真っ正面に壁に凭れるように神官服を着た何かがいた。その頭部は煤のように真っ黒で頭といってよいのか分からない。
≪何を驚いておる? 未来のヌシの姿じゃろうが≫
それは助祭ハルツの頭の中に直接話しかけてきた。
ポンとそれの服の裾が広がり、そこから鼠の魔物が現れ闇に消えていく。
「ま、魔物!」
助祭ハルツはベッドに上り後退る。ドンと壁にぶつかった。武器になりそうな物は近くになく手は頼りないシーツをぎゅっと掴む。
≪失礼じゃな。未来のヌシだというのに≫
黒い頭部が心外だと言いたげに傾く仕草をする。
「未来の姿だと!」
そんなこと到底信じられない。自分は魔物ではない。神に仕える神官だ。
≪そうじゃ。ヌシは選択を間違えた。試練に敗れたんじゃ≫
「試練だと? そんなもの、私に課せられておらぬわ。それに私はきちんと任を努めておる」
魔王の城まで聖女様をお連れするという重責を果たすべく全身全霊で尽力している。今この瞬間も。
神官服を着た何かは面白そうに体を震わせた。
≪そうじゃ、そう思っておった。じゃがこの姿じゃ≫
顔がないのにそれがニヤリと嗤ったように感じた。恐怖で体が震える。
≪良いことを教えてやろう≫
音もなくそれは助祭ハルツに迫ってきた。黒いだけの頭部が瞬きも出来ぬ間に目の前にあった。それが助祭ハルツの顔に変わっていく。
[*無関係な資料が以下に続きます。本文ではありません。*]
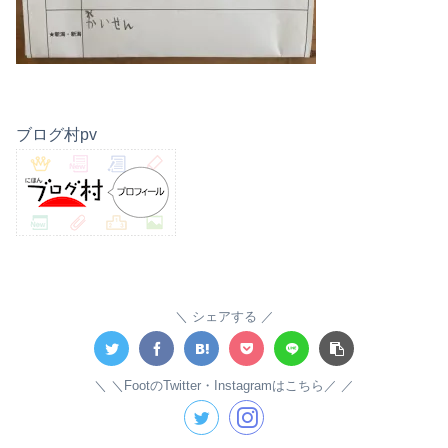
ブログ村pv
シェアする
＼FootのTwitter・Instagramはこちら／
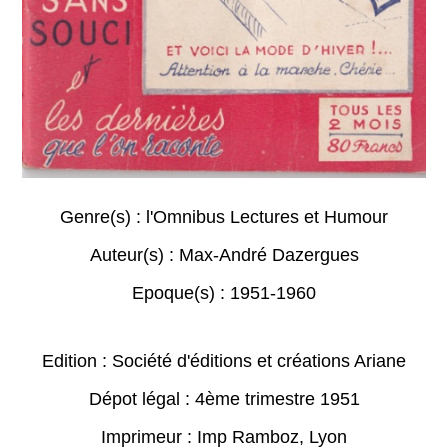
Genre(s) :
l'Omnibus Lectures et Humour
Auteur(s) :
Max-André Dazergues
Epoque(s) :
1951-1960
Edition : Société d'éditions et créations Ariane
Dépot légal : 4ème trimestre 1951
Imprimeur : Imp Ramboz, Lyon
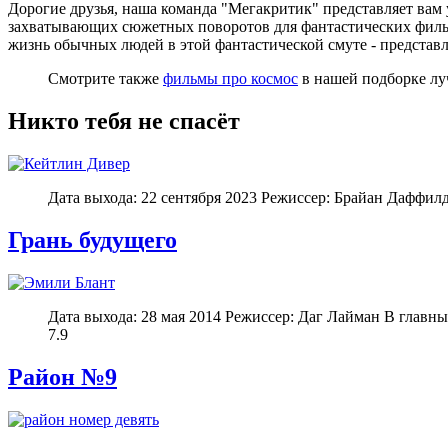
Дорогие друзья, наша команда "Мегакритик" представляет ва
захватывающих сюжетных поворотов для фантастических фильмо
жизнь обычных людей в этой фантастической смуте - представ
Смотрите также
фильмы про космос
в нашей подборке лу
Никто тебя не спасёт
Дата выхода: 22 сентября 2023 Режиссер: Брайан Даффил
Грань будущего
Дата выхода: 28 мая 2014 Режиссер: Даг Лайман В главн
7.9
Район №9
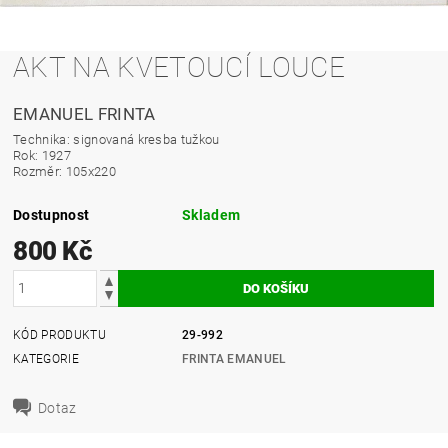
AKT NA KVETOUCÍ LOUCE
EMANUEL FRINTA
Technika: signovaná kresba tužkou
Rok: 1927
Rozměr: 105x220
Dostupnost
Skladem
800 Kč
KÓD PRODUKTU
29-992
KATEGORIE
FRINTA EMANUEL
Dotaz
≪どちらに進んでも魔王の城には必ず着く。そして今のままなら、勇者は魔王を倒し聖女と結ばれる≫
助祭ハルツは声にならない悲鳴を上げた。視線を逸らしたくても視線を動かすことさえ出来ない。ゆっくりと意識が遠退いていく。
≪破滅と共に、な≫
助祭ハルツの顔でニタリと笑ったそれはゆっくりと闇に溶けていった。